Hallo Ihr,
auf Ende Dezember wurde dem AN gekündigt. Ihm wurde freigestellt, sofort zu gehen, da er lt. AG jede Menge Urlaub habe. Er hat zwar nicht so viel, dass es bis Ende Dezember reicht, ist aber trotzdem gegangen.
Nun ist meine Frage, ob der AG deswegen anteilig das 13. Gehalt abziehen kann, da der AN ja nun länger Urlaub genommen hat als ihm zusteht. Zum Zeitpunkt der Kündigung war dies dem AG vermutlich gar nicht bekannt. Es geht um 5 Tage.
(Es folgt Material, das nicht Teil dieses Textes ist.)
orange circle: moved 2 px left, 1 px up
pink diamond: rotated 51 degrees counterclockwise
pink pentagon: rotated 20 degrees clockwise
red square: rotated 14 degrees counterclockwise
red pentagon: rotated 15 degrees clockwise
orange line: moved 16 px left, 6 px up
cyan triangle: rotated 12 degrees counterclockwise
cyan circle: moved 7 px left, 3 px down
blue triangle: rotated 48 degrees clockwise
Für eine Antwort bin ich dankbar.
Grüße, Paula
Hallo,
Ihm wurde
freigestellt, sofort zu gehen, da er lt. AG jede Menge Urlaub
habe. Er hat zwar nicht so viel, dass es bis Ende Dezember
reicht, ist aber trotzdem gegangen.
Und warum hat er den AG (nachdem ers vermutlich im nachhinein festgestellt hat?) nicht gefragt, was mit den Tagen ist, die vom Urlaub nicht abgedeckt sind?
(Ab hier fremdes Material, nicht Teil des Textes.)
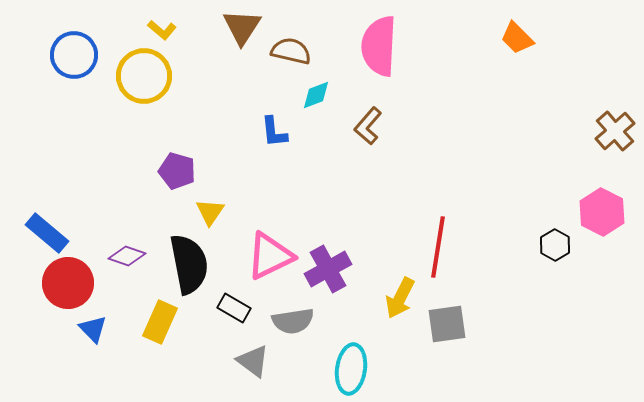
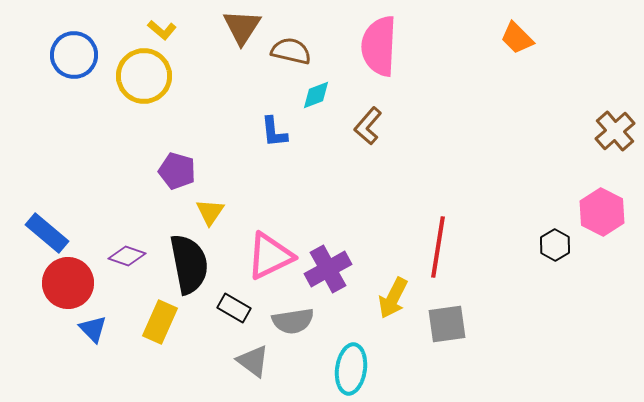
yellow arrow: moved 7 px left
Mir fallen jetzt nur 2 Varianten ein:
- der AG war der [fälschlichen] Meinung, dass der AN mehr Urlaub hat und sich nur versehentlich großzügig gezeigt
- dem AG war klar, dass der Urlaub nicht reicht und er hat sich bewusst großzügig gezeigt mit der „Freistellung“
Wenn die Freistellung nicht schriftlich erfolgte, wäre es interessant zu wissen, was der AG genau gesagt hat zum AN.
Nun ist meine Frage, ob der AG deswegen anteilig das 13.
Gehalt abziehen kann, da der AN ja nun länger Urlaub genommen
hat als ihm zusteht. Zum Zeitpunkt der Kündigung war dies dem
AG vermutlich gar nicht bekannt.
Dann sollte man das mit dem AG abklären. Auch wenn die Gefahr besteht, dass der dann sagt „Also, wenn das so ist, dann möchte ich, dass Sie die 5 Tage noch arbeiten.“.
Bezüglich des 13. Gehalts, kommts drauf an, was dazu vereinbart ist. Bis jetzt seh ich noch keinen Zusammenhang zum 13. Gehalt.